Page images and extracted text

......

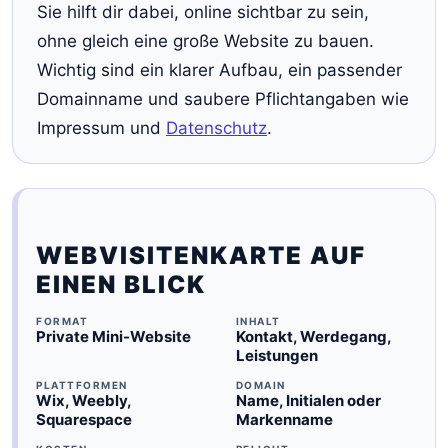
Sie hilft dir dabei, online sichtbar zu sein,
ohne gleich eine große Website zu bauen.
Wichtig sind ein klarer Aufbau, ein passender
Domainname und saubere Pflichtangaben wie
Impressum und
Datenschutz
.
WEBVISITENKARTE AUF
EINEN BLICK
FORMAT
INHALT
Private Mini-Website
Kontakt, Werdegang,
Leistungen
PLATTFORMEN
DOMAIN
Wix, Weebly,
Name, Initialen oder
Squarespace
Markenname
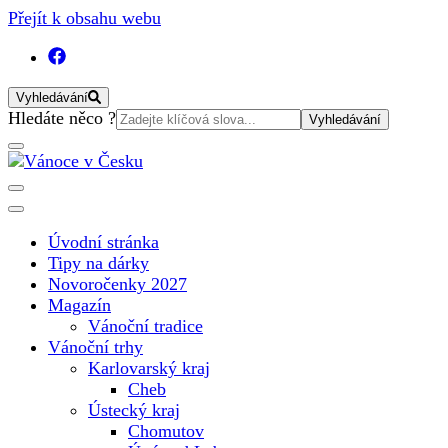
Přejít k obsahu webu
Vyhledávání
Vyhledat:
Hledáte něco ?
Vánoční internetový magazín pro rok 2025. Magazín, tipy,
Vánoce v Česku
vánoční katalog, vánoční trhy a další důležité informace o
nejkrásnějším svátku v roce v České republice
Úvodní stránka
Tipy na dárky
Novoročenky 2027
Magazín
Vánoční tradice
Vánoční trhy
Karlovarský kraj
Cheb
Ústecký kraj
Chomutov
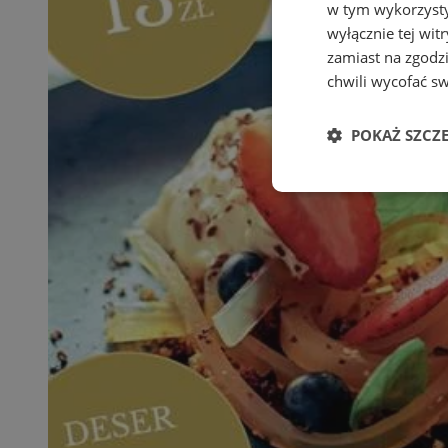
w tym wykorzysty
wyłącznie tej wi
zamiast na zgodz
chwili wycofać s
POKAŻ SZCZ
Niezbędne
Ni
Niezbędne pliki cook
zarządzanie kontem. 
Nazwa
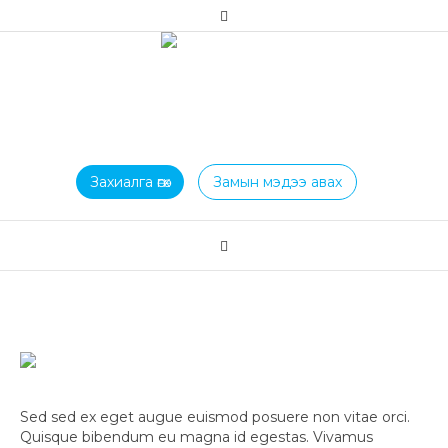
Захиалга өгөх
Замын мэдээ авах
Sed sed ex eget augue euismod posuere non vitae orci.
Quisque bibendum eu magna id egestas. Vivamus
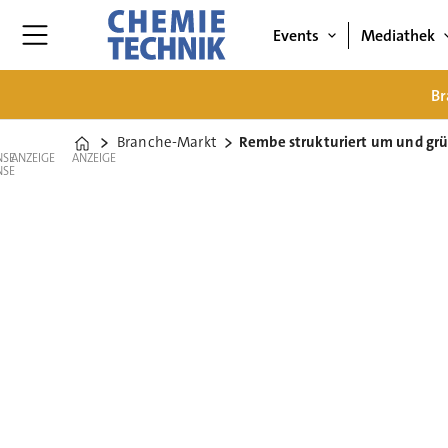
Events
Mediathek
Br
Branche-Markt
Rembe strukturiert um und g
Home
ANZEIGE
ANZEIGE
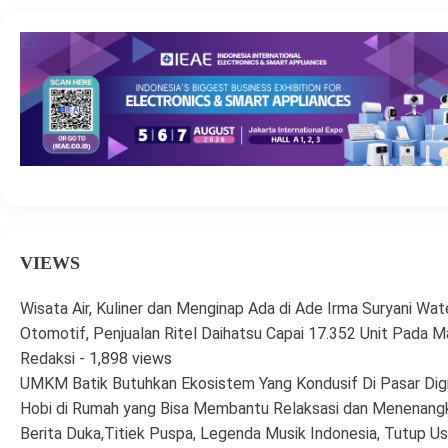
VIEWS
Wisata Air, Kuliner dan Menginap Ada di Ade Irma Suryani Wat
Otomotif, Penjualan Ritel Daihatsu Capai 17.352 Unit Pada 
Redaksi
- 1,898 views
UMKM Batik Butuhkan Ekosistem Yang Kondusif Di Pasar Digi
Hobi di Rumah yang Bisa Membantu Relaksasi dan Menenangk
Berita Duka,Titiek Puspa, Legenda Musik Indonesia, Tutup Us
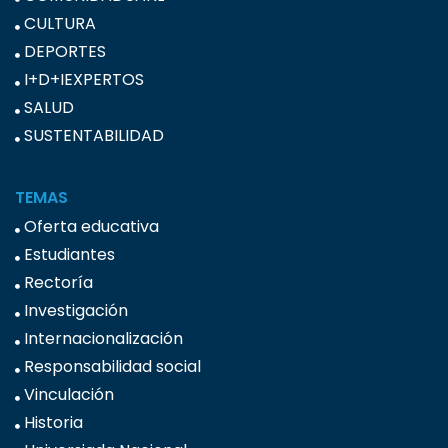
CULTURA
DEPORTES
I+D+IEXPERTOS
SALUD
SUSTENTABILIDAD
TEMAS
Oferta educativa
Estudiantes
Rectoría
Investigación
Internacionalización
Responsabilidad social
Vinculación
Historia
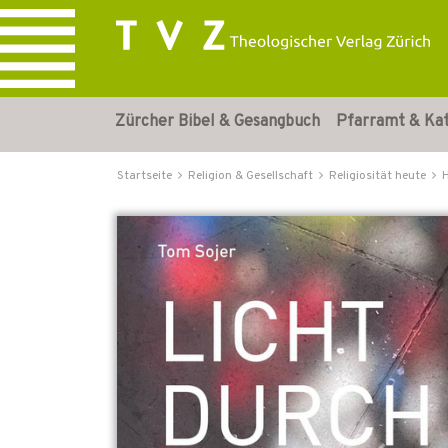
Zürcher Bibel & Gesangbuch
Pfarramt & Ka
Startseite
Religion & Gesellschaft
Religiosität heute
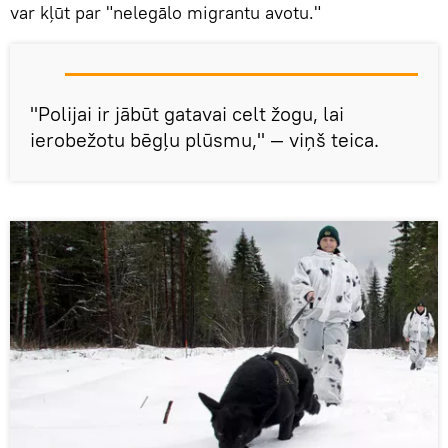
var kļūt par "nelegālo migrantu avotu."
"Polijai ir jābūt gatavai celt žogu, lai
ierobežotu bēgļu plūsmu," — viņš teica.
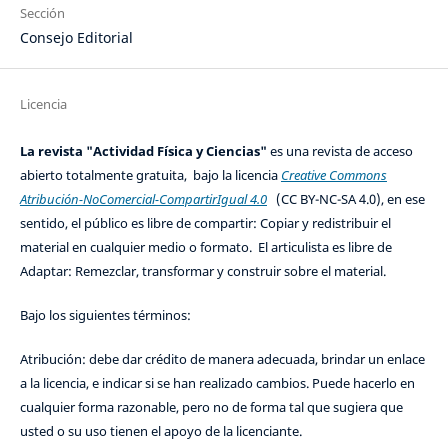
Sección
Consejo Editorial
Licencia
La revista "Actividad Física y Ciencias"
es una revista de acceso
abierto totalmente gratuita, bajo la licencia
Creative Commons
Atribución-NoComercial-CompartirIgual 4.0
(CC BY-NC-SA 4.0), en ese
sentido, el público es libre de compartir: Copiar y redistribuir el
material en cualquier medio o formato. El articulista es libre de
Adaptar: Remezclar, transformar y construir sobre el material.
Bajo los siguientes términos:
Atribución: debe dar crédito de manera adecuada, brindar un enlace
a la licencia, e indicar si se han realizado cambios. Puede hacerlo en
cualquier forma razonable, pero no de forma tal que sugiera que
usted o su uso tienen el apoyo de la licenciante.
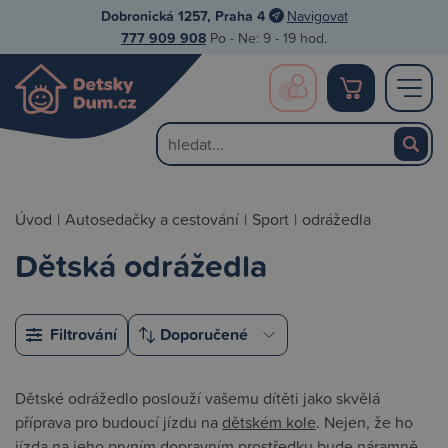
Dobronická 1257, Praha 4
Navigovat
777 909 908
Po - Ne: 9 - 19 hod.
Úvod
|
Autosedačky a cestování
|
Sport
|
odrážedla
Dětská odrážedla
Filtrování
Dětské odrážedlo poslouží vašemu dítěti jako skvělá
příprava pro budoucí jízdu na
dětském kole
. Nejen, že ho
jízda na jeho prvním dopravním prostředku bude náramně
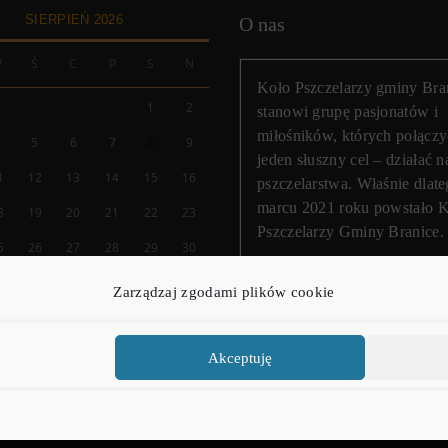
SIERPIEŃ 2026
O nas
W
Ś
C
P
S
N
Koło Pszczelarzy gminy Bra
1
2
stanowi grupę pasjonatów i
miłośników, których połączy
4
5
6
7
8
9
jeden słuszny cel – działać n
1
12
13
14
15
16
pszczelarstwa. Właśnie dlat
marcu 2021 roku powstało 
8
19
20
21
22
23
Pszczelarzy Gminy Branice.
5
26
27
28
29
30
Zarządzaj zgodami plików cookie
« Mar
Akceptuję
Copyright © 2021 - 2026
kp-branice.pl
| Wszelkie prawa zastrzeżone.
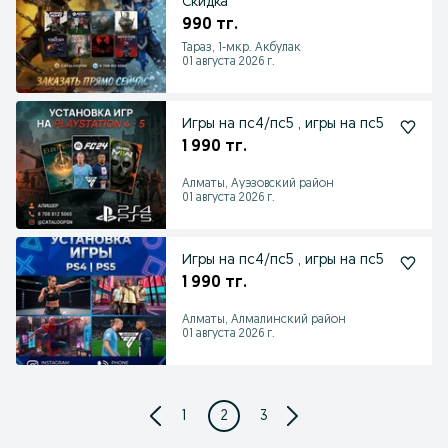
Скидка
990 тг.
Тараз, 1-мкр. Акбулак
01 августа 2026 г.
Игры на пс4/пс5 , игры на пс5
1 990 тг.
Алматы, Ауэзовский район
01 августа 2026 г.
Игры на пс4/пс5 , игры на пс5
1 990 тг.
Алматы, Алмалинский район
01 августа 2026 г.
1
2
3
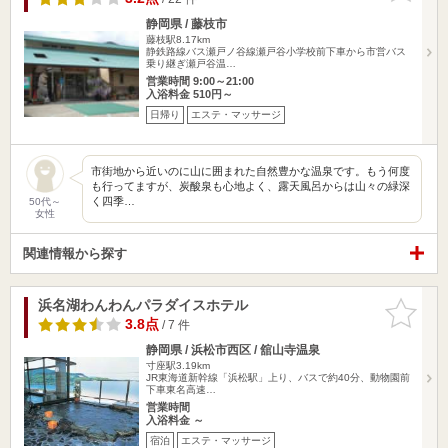
静岡県 / 藤枝市
藤枝駅8.17km
静鉄路線バス瀬戸ノ谷線瀬戸谷小学校前下車から市営バス
乗り継ぎ瀬戸谷温…
営業時間 9:00～21:00
入浴料金 510円～
日帰り
エステ・マッサージ
市街地から近いのに山に囲まれた自然豊かな温泉です。もう何度
も行ってますが、炭酸泉も心地よく、露天風呂からは山々の緑深
く四季…
50代～
女性
関連情報から探す
浜名湖わんわんパラダイスホテル
お気に入
りに追加
3.8点
/ 7 件
静岡県 / 浜松市西区 / 舘山寺温泉
寸座駅3.19km
JR東海道新幹線「浜松駅」上り、バスで約40分、動物園前
下車東名高速…
営業時間
入浴料金 ～
宿泊
エステ・マッサージ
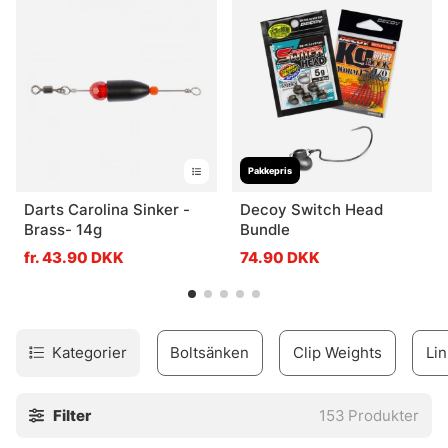
Pakkepris
Darts Carolina Sinker -
Decoy Switch Head
Brass- 14g
Bundle
fr. 43.90 DKK
74.90 DKK
Kategorier
Boltsänken
Clip Weights
Li
Filter
153
Produkter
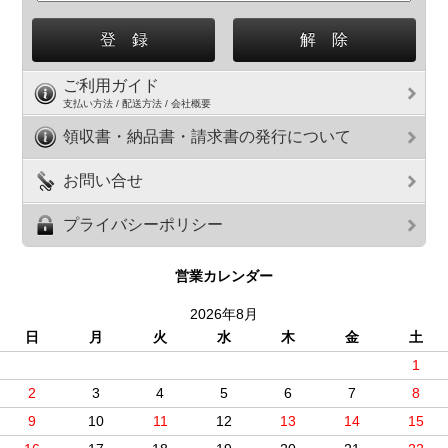
ご利用ガイド
支払い方法 / 配送方法 / 会社概要
領収書・納品書・請求書の発行について
お問い合せ
プライバシーポリシー
営業カレンダー
2026年8月
日
月
火
水
木
金
土
1
2
3
4
5
6
7
8
9
10
11
12
13
14
15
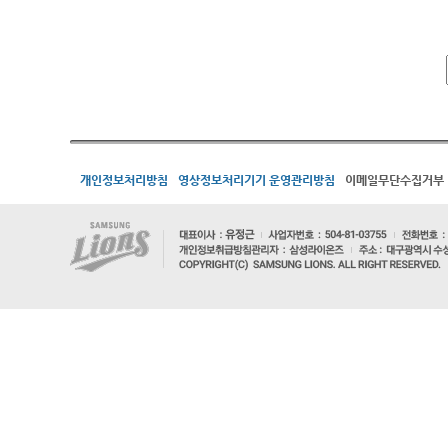
개인정보처리방침
영상정보처리기기 운영관리방침
이메일무단수집거부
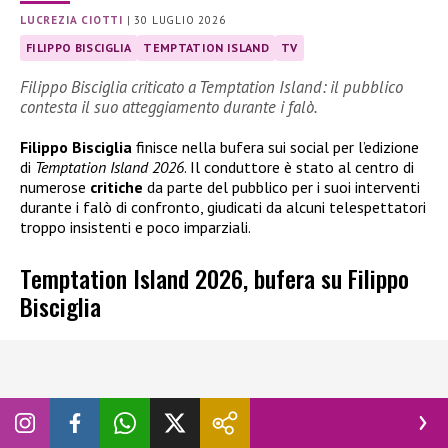
LUCREZIA CIOTTI
|
30 LUGLIO 2026
FILIPPO BISCIGLIA
TEMPTATION ISLAND
TV
Filippo Bisciglia criticato a Temptation Island: il pubblico
contesta il suo atteggiamento durante i falò.
Filippo Bisciglia
finisce nella bufera sui social per l’edizione
di
Temptation Island 2026
. Il conduttore è stato al centro di
numerose
critiche
da parte del pubblico per i suoi interventi
durante i falò di confronto, giudicati da alcuni telespettatori
troppo insistenti e poco imparziali.
Temptation Island 2026, bufera su Filippo
Bisciglia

......

Each record above has to be written out again in full, but its pictures must not be.

Sie hilft dir dabei, online sichtbar zu sein,
ohne gleich eine große Website zu bauen.
Wichtig sind ein klarer Aufbau, ein passender
Domainname und saubere Pflichtangaben wie
Impressum und
Datenschutz
.
WEBVISITENKARTE AUF
EINEN BLICK
FORMAT
INHALT
Private Mini-Website
Kontakt, Werdegang,
Leistungen
PLATTFORMEN
DOMAIN
Wix, Weebly,
Name, Initialen oder
Squarespace
Markenname
Přejít k obsahu webu
Vyhledávání
Vyhledat:
Hledáte něco ?
Vánoční internetový magazín pro rok 2025. Magazín, tipy,
Vánoce v Česku
vánoční katalog, vánoční trhy a další důležité informace o
nejkrásnějším svátku v roce v České republice
Úvodní stránka
Tipy na dárky
Novoročenky 2027
Magazín
Vánoční tradice
Vánoční trhy
Karlovarský kraj
Cheb
Ústecký kraj
Chomutov
w tym wykorzysty
wyłącznie tej wi
zamiast na zgodz
chwili wycofać s
POKAŻ SZCZ
Niezbędne
Ni
Niezbędne pliki cook
zarządzanie kontem. 
Nazwa
Захиалга өгөх
Замын мэдээ авах
Sed sed ex eget augue euismod posuere non vitae orci.
Quisque bibendum eu magna id egestas. Vivamus
Events
Mediathek
Br
Branche-Markt
Rembe strukturiert um und g
Home
ANZEIGE
ANZEIGE
VIEWS
Wisata Air, Kuliner dan Menginap Ada di Ade Irma Suryani Wat
Otomotif, Penjualan Ritel Daihatsu Capai 17.352 Unit Pada 
Redaksi
- 1,898 views
UMKM Batik Butuhkan Ekosistem Yang Kondusif Di Pasar Digi
Hobi di Rumah yang Bisa Membantu Relaksasi dan Menenangk
Berita Duka,Titiek Puspa, Legenda Musik Indonesia, Tutup Us
CULTURA
DEPORTES
I+D+IEXPERTOS
SALUD
SUSTENTABILIDAD
TEMAS
Oferta educativa
Estudiantes
Rectoría
Investigación
Internacionalización
Responsabilidad social
Vinculación
Historia
Zürcher Bibel & Gesangbuch
Pfarramt & Ka
Startseite
Religion & Gesellschaft
Religiosität heute
var kļūt par "nelegālo migrantu avotu."
"Polijai ir jābūt gatavai celt žogu, lai
ierobežotu bēgļu plūsmu," — viņš teica.
Sección
Consejo Editorial
Licencia
La revista "Actividad Física y Ciencias"
es una revista de acceso
abierto totalmente gratuita, bajo la licencia
Creative Commons
Atribución-NoComercial-CompartirIgual 4.0
(CC BY-NC-SA 4.0), en ese
sentido, el público es libre de compartir: Copiar y redistribuir el
material en cualquier medio o formato. El articulista es libre de
Adaptar: Remezclar, transformar y construir sobre el material.
Bajo los siguientes términos:
Atribución: debe dar crédito de manera adecuada, brindar un enlace
a la licencia, e indicar si se han realizado cambios. Puede hacerlo en
cualquier forma razonable, pero no de forma tal que sugiera que
usted o su uso tienen el apoyo de la licenciante.
Dobronická 1257, Praha 4
Navigovat
777 909 908
Po - Ne: 9 - 19 hod.
Úvod
|
Autosedačky a cestování
|
Sport
|
odrážedla
Dětská odrážedla
Filtrování
Dětské odrážedlo poslouží vašemu dítěti jako skvělá
příprava pro budoucí jízdu na
dětském kole
. Nejen, že ho
jízda na jeho prvním dopravním prostředku bude náramně
SIERPIEŃ 2026
O nas
W
Ś
C
P
S
N
Koło Pszczelarzy gminy Bra
1
2
stanowi grupę pasjonatów i
miłośników, których połączy
4
5
6
7
8
9
jeden słuszny cel – działać n
1
12
13
14
15
16
pszczelarstwa. Właśnie dlat
marcu 2021 roku powstało 
8
19
20
21
22
23
Pszczelarzy Gminy Branice.
5
26
27
28
29
30
Zarządzaj zgodami plików cookie
« Mar
Akceptuję
Copyright © 2021 - 2026
kp-branice.pl
| Wszelkie prawa zastrzeżone.
Скидка
990 тг.
Тараз, 1-мкр. Акбулак
01 августа 2026 г.
Игры на пс4/пс5 , игры на пс5
1 990 тг.
Алматы, Ауэзовский район
01 августа 2026 г.
Игры на пс4/пс5 , игры на пс5
1 990 тг.
Алматы, Алмалинский район
01 августа 2026 г.
1
2
3
静岡県 / 藤枝市
藤枝駅8.17km
静鉄路線バス瀬戸ノ谷線瀬戸谷小学校前下車から市営バス
乗り継ぎ瀬戸谷温…
営業時間 9:00～21:00
入浴料金 510円～
日帰り
エステ・マッサージ
市街地から近いのに山に囲まれた自然豊かな温泉です。もう何度
も行ってますが、炭酸泉も心地よく、露天風呂からは山々の緑深
く四季…
50代～
女性
関連情報から探す
浜名湖わんわんパラダイスホテル
お気に入
りに追加
3.8点
/ 7 件
静岡県 / 浜松市西区 / 舘山寺温泉
寸座駅3.19km
JR東海道新幹線「浜松駅」上り、バスで約40分、動物園前
下車東名高速…
営業時間
入浴料金 ～
宿泊
エステ・マッサージ
Pakkepris
Darts Carolina Sinker -
Decoy Switch Head
Brass- 14g
Bundle
fr. 43.90 DKK
74.90 DKK
Kategorier
Boltsänken
Clip Weights
Li
Filter
153
Produkter
ご利用ガイド
支払い方法 / 配送方法 / 会社概要
領収書・納品書・請求書の発行について
お問い合せ
プライバシーポリシー
営業カレンダー
2026年8月
日
月
火
水
木
金
土
1
2
3
4
5
6
7
8
9
10
11
12
13
14
15
개인정보처리방침
영상정보처리기기 운영관리방침
이메일무단수집거부
LUCREZIA CIOTTI
|
30 LUGLIO 2026
FILIPPO BISCIGLIA
TEMPTATION ISLAND
TV
Filippo Bisciglia criticato a Temptation Island: il pubblico
contesta il suo atteggiamento durante i falò.
Filippo Bisciglia
finisce nella bufera sui social per l’edizione
di
Temptation Island 2026
. Il conduttore è stato al centro di
numerose
critiche
da parte del pubblico per i suoi interventi
durante i falò di confronto, giudicati da alcuni telespettatori
troppo insistenti e poco imparziali.
Temptation Island 2026, bufera su Filippo
Bisciglia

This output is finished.